Problemi di “apostrofi” anche con “un pò”, scritto molto di frequente con l’accento anziché con il segno corretto: si tratta di un troncamento della parola “poco”, di conseguenza per indicare la caduta della sillaba si utilizza, appunto, l’apostrofo. Tralasciando gli innumerevoli dubbi sull’uso corretto del congiuntivo, molte incertezze si hanno anche con gli accenti, ci spiega lo stesso De Benedetti: si usano sempre più “édile”, “móllica”, “persuádere”, anziché i più corretti “edìle”, “mollìca”, “persuadère”. Ma perché? Esiste una motivazione semplice ma molto interessante: “le parole sdrucciole sembrano più eleganti” a chi le pronuncia.
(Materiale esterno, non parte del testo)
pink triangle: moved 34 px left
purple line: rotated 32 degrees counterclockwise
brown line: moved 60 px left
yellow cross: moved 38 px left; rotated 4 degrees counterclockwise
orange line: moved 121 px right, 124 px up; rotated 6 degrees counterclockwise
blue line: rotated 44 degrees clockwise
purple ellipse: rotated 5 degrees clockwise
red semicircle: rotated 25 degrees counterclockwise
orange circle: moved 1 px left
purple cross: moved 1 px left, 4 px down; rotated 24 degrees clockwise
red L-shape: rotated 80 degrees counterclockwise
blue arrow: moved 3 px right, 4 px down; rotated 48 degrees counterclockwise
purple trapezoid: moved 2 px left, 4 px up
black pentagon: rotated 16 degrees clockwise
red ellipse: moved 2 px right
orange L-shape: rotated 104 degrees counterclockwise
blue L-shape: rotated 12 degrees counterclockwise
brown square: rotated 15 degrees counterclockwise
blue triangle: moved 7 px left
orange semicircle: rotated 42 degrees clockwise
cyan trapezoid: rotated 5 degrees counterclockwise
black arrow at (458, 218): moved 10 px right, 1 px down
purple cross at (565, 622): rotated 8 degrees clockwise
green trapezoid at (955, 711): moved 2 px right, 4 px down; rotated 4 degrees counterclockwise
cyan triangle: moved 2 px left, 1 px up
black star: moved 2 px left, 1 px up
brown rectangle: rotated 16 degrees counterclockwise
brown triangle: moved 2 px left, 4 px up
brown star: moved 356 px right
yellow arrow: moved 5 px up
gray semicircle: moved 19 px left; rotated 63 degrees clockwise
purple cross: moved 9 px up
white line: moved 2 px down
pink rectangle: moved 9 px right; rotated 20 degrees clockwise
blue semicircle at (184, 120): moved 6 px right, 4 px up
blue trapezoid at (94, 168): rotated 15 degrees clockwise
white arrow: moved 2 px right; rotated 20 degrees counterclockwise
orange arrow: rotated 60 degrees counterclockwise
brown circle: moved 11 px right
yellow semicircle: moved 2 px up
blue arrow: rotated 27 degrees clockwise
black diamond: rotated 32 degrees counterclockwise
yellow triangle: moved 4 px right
Tanti altri sono gli strafalcioni italiani, alcuni non compresi nello studio di De Benedetti, forse perché “meno giustificabili”: “avvolte ti penso”, scritto utilizzando il participio passato del verbo avvolgere anziché la locuzione avverbiale giusta. Stessa cosa per “sta sera”, per il “sì” affermativo confuso troppo spesso con il “si” pronome riflessivo. Insomma, la lingua italiana è in continuo mutamento, certo, ma attenzione a non stravolgerla del tutto con errori clamorosi!